Extract each line of the records below that contains the word "Pháp".

-- Excerpted data follows --

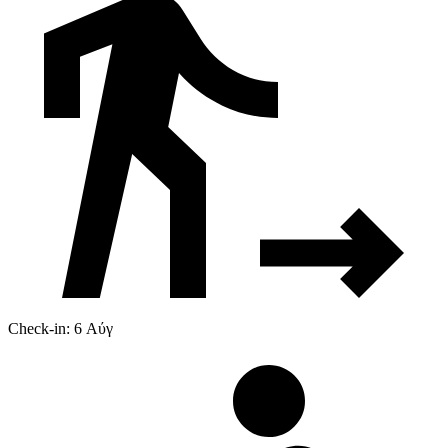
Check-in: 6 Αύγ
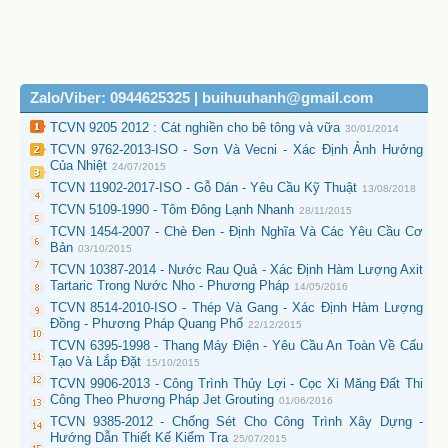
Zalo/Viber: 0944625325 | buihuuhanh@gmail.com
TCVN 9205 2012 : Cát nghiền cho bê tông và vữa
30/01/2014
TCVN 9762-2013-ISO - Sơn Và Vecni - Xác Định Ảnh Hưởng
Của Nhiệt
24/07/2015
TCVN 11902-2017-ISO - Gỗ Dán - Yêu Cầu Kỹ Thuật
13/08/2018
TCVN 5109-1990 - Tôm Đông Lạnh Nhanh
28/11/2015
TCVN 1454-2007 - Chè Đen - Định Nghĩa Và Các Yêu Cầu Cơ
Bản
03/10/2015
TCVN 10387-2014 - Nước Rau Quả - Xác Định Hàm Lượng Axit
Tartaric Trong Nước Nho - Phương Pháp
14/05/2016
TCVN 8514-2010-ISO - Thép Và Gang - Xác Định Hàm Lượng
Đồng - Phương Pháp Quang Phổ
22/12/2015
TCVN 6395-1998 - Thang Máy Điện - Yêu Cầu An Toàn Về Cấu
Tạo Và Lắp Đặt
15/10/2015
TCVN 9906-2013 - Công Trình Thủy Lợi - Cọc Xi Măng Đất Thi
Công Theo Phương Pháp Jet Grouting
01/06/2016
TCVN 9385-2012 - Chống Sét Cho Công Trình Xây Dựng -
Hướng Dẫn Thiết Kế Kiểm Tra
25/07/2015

-- Excerpted data concluded --

(Task answer)
Tartaric Trong Nước Nho - Phương Pháp
Đồng - Phương Pháp Quang Phổ
Công Theo Phương Pháp Jet Grouting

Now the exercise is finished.